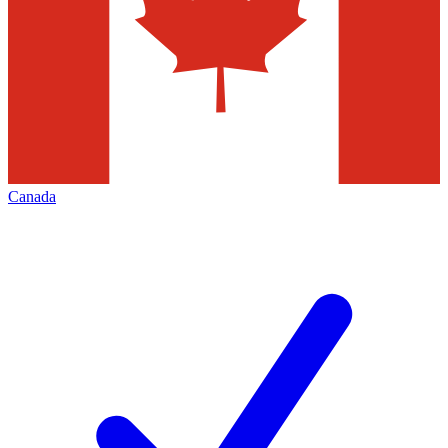
Canada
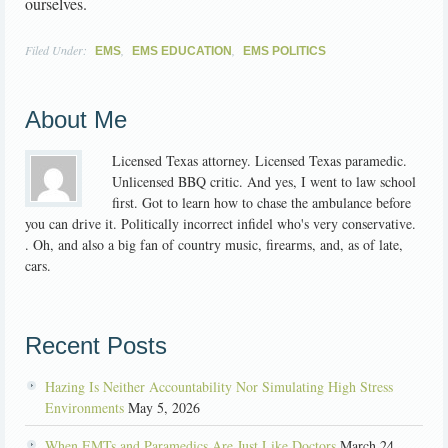
ourselves.
Filed Under:
,
,
EMS
EMS EDUCATION
EMS POLITICS
About Me
Licensed Texas attorney. Licensed Texas paramedic.
Unlicensed BBQ critic. And yes, I went to law school
first. Got to learn how to chase the ambulance before
you can drive it. Politically incorrect infidel who's very conservative.
. Oh, and also a big fan of country music, firearms, and, as of late,
cars.
Recent Posts
Hazing Is Neither Accountability Nor Simulating High Stress
Environments
May 5, 2026
When EMTs and Paramedics Are Just Like Doctors
March 24,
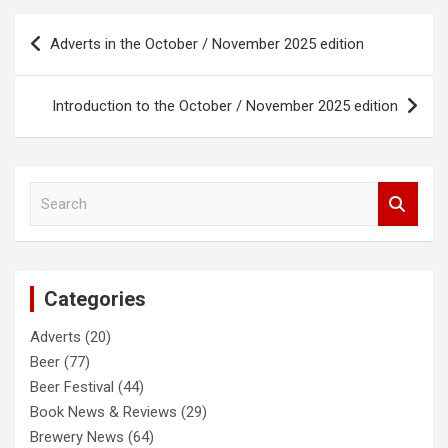
Post
Adverts in the October / November 2025 edition
navigation
Introduction to the October / November 2025 edition
S
e
a
r
c
Categories
h
Adverts
(20)
Beer
(77)
Beer Festival
(44)
Book News & Reviews
(29)
Brewery News
(64)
★ ★ ★ ★ ★
HOW TO COMPLETE THIS TASK – Exactly as they appear above, give the records again, without their pictures.

REPLY –
Canada
ourselves.
Filed Under:
,
,
EMS
EMS EDUCATION
EMS POLITICS
About Me
Licensed Texas attorney. Licensed Texas paramedic.
Unlicensed BBQ critic. And yes, I went to law school
first. Got to learn how to chase the ambulance before
you can drive it. Politically incorrect infidel who's very conservative.
. Oh, and also a big fan of country music, firearms, and, as of late,
cars.
Recent Posts
Hazing Is Neither Accountability Nor Simulating High Stress
Environments
May 5, 2026
When EMTs and Paramedics Are Just Like Doctors
March 24,
Post
Adverts in the October / November 2025 edition
navigation
Introduction to the October / November 2025 edition
S
e
a
r
c
Categories
h
Adverts
(20)
Beer
(77)
Beer Festival
(44)
Book News & Reviews
(29)
Brewery News
(64)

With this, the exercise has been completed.